Di depanku dia bilang aku cantik, perhatian dan pandai. Eh, di belakangku dia bilang aku egois, mata duitan dan oon. Itu sih gak papa, Temans. Yang ngeri ketika dia bertemu dengan majikanku, em, kebetulan kami tetangga satu blok. Tanpa rasa bersalah, dia mengatakan kalau aku di hari libur berpacaran hingga menyewa kamar. Dan, saat kami bertemu, dia berdalih majikanku menanyakan hal tersebut kepadanya yang notabene kita sohiban dekat. Tuh, kan!

”Kata Suci kamu berpacaran, ya? Sampai menyewa kamar segala. Ya sudah liburmu aku ganti hari Rabu. Jangan membantah!” Nyonya memberi perintah setelah mendapat pengaduan dari Suci. Aku hanya bisa menggerutu dalam diam.

”Baik, Nyonya.” Akhirnya hanya kata itu yang terucap.

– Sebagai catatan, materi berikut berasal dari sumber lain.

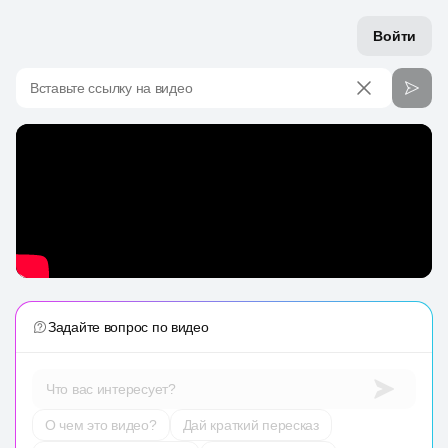
Войти
Вставьте ссылку на видео
Задайте вопрос по видео
Что вас интересует?
О чем это видео?
Дай краткий пересказ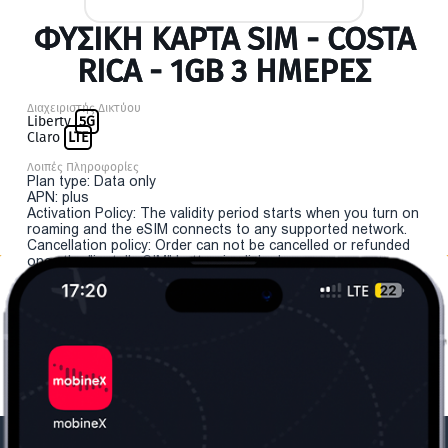
ΦΥΣΙΚΉ ΚΆΡΤΑ SIM - COSTA
RICA - 1GB 3 ΗΜΕΡΕΣ
Διαχειριστής Δικτύου
Liberty
5G
Claro
LTE
Λοιπές Πληροφορίες
Plan type: Data only
APN: plus
Activation Policy: The validity period starts when you turn on
roaming and the eSIM connects to any supported network.
Cancellation policy: Order can not be cancelled or refunded
once the "install eSIM" button is clicked.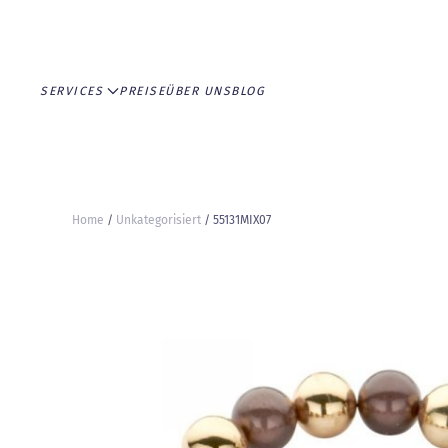
Skip to main content
SERVICES
PREISE
ÜBER UNS
BLOG
Home
/
Unkategorisiert
/ 55131MIX07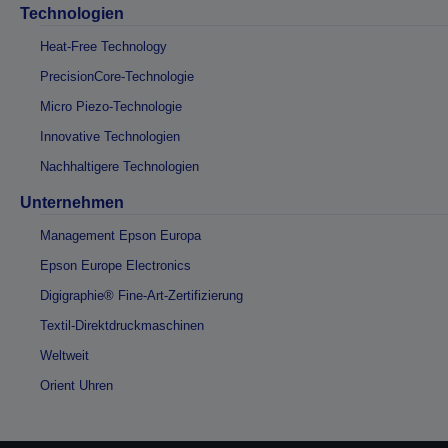
Technologien
Heat-Free Technology
PrecisionCore-Technologie
Micro Piezo-Technologie
Innovative Technologien
Nachhaltigere Technologien
Unternehmen
Management Epson Europa
Epson Europe Electronics
Digigraphie® Fine-Art-Zertifizierung
Textil-Direktdruckmaschinen
Weltweit
Orient Uhren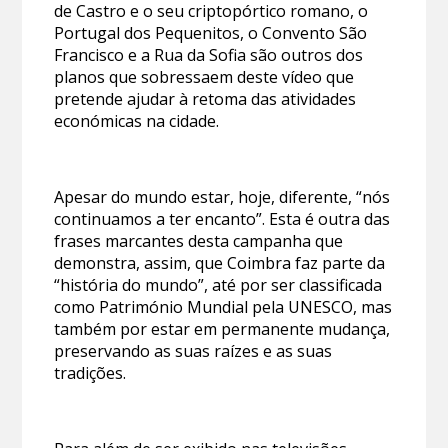
de Castro e o seu criptopórtico romano, o
Portugal dos Pequenitos, o Convento São
Francisco e a Rua da Sofia são outros dos
planos que sobressaem deste vídeo que
pretende ajudar à retoma das atividades
económicas na cidade.
Apesar do mundo estar, hoje, diferente, “nós
continuamos a ter encanto”. Esta é outra das
frases marcantes desta campanha que
demonstra, assim, que Coimbra faz parte da
“história do mundo”, até por ser classificada
como Património Mundial pela UNESCO, mas
também por estar em permanente mudança,
preservando as suas raízes e as suas
tradições.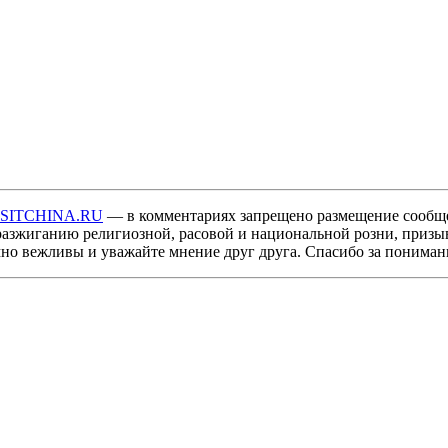
ISITCHINA.RU
— в комментариях запрещено размещение сообщ
разжиганию религиозной, расовой и национальной розни, призы
мно вежливы и уважайте мнение друг друга. Спасибо за пониман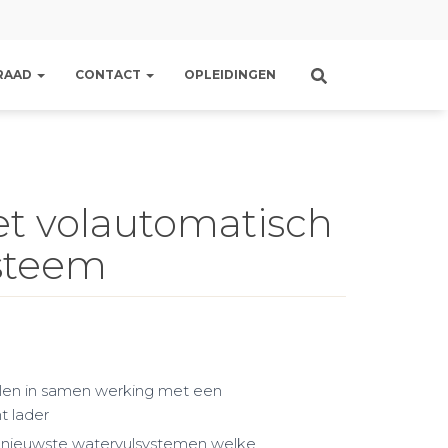
RAAD
CONTACT
OPLEIDINGEN
t volautomatisch
steem
llen in samen werking met een
t lader
n nieuwste watervulsystemen welke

Aku menjalani libur hari Rabu sudah hampir enam bulan. Suci pun tidak pernah menghubungiku. Saat belanja atau jemput anak asuh, juga tidak aku temui. Entahlah, mungkin dia sedang menghindar dariku. Ya, ya… Dia masih punya utang padaku sich. Meski tidak banyak, kalau dirupiahkan bisa menjadi satu juta lebih, lo! Lupakan sejenak tentang uang dan utang, seandainya dia punya niatan baik untuk membayar insyaAllah dibayar koq.

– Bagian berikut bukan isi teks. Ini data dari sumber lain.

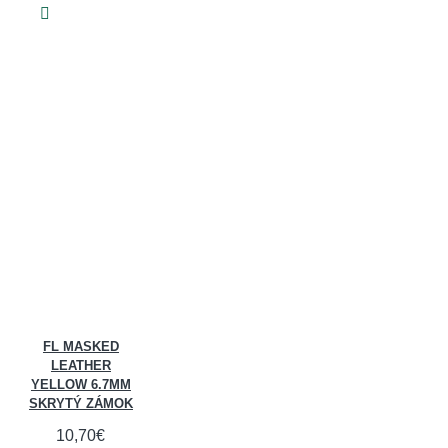
FL MASKED
LEATHER
YELLOW 6.7MM
SKRYTÝ ZÁMOK
10,70€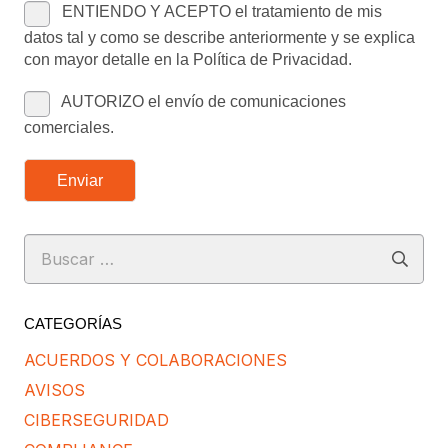
ENTIENDO Y ACEPTO el tratamiento de mis
datos tal y como se describe anteriormente y se explica
con mayor detalle en la Política de Privacidad.
AUTORIZO el envío de comunicaciones
comerciales.
Enviar
Buscar:
CATEGORÍAS
ACUERDOS Y COLABORACIONES
AVISOS
CIBERSEGURIDAD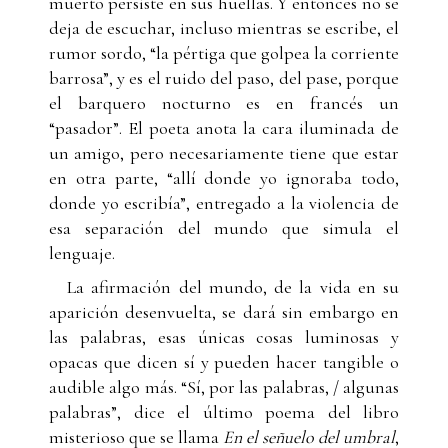
muerto persiste en sus huellas. Y entonces no se
deja de escuchar, incluso mientras se escribe, el
rumor sordo, “la pértiga que golpea la corriente
barrosa”, y es el ruido del paso, del pase, porque
el barquero nocturno es en francés un
“pasador”. El poeta anota la cara iluminada de
un amigo, pero necesariamente tiene que estar
en otra parte, “allí donde yo ignoraba todo,
donde yo escribía”, entregado a la violencia de
esa separación del mundo que simula el
lenguaje.
La afirmación del mundo, de la vida en su
aparición desenvuelta, se dará sin embargo en
las palabras, esas únicas cosas luminosas y
opacas que dicen sí y pueden hacer tangible o
audible algo más. “Sí, por las palabras, / algunas
palabras”, dice el último poema del libro
misterioso que se llama
En el señuelo del umbral
,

Kalau merusak hari liburku masih bisa ditolerir, lain lagi kalau nama baikku dirusak pula. Sudah buruk di mata majikan, buruk pula di hadapan teman-teman sekompleks. Oh, tidaak! Aku bersyukur tidak semua sahabat percaya perkataan Suci. Ada Rani yang baik hati memberikan solusi. Dia tahu kebiasaanku dari awal kontrak hingga sekarang.

”Anggap saja pengurang dosa-dosamu, Mi. Aku yakin lambat laun kebenaran pasti terungkap. Sabar saja. Jangan lupa banyakin sedekah dan membaca AlQur’an sesudah shalat, dua halaman per hari itu bagus, lo! Apalagi di-istiqomah-kan, ehem, keren itu. Yang lain gak akan penting lagi, hati makin tenang. Pikiran pun steril dari berburuk sangka, yakin dech.” Kata-kata Rani tegas dan enak didengar, sepertinya akan enak juga untuk diamalkan. Bismillah, istiqomah

”Tumben pakai kerudung, Mi. Buat nutupin kelakuanmu yang melampaui batas itu, ya.” Sapa Ais, teman sebelah blok, yang baru pulang dari berbelanja.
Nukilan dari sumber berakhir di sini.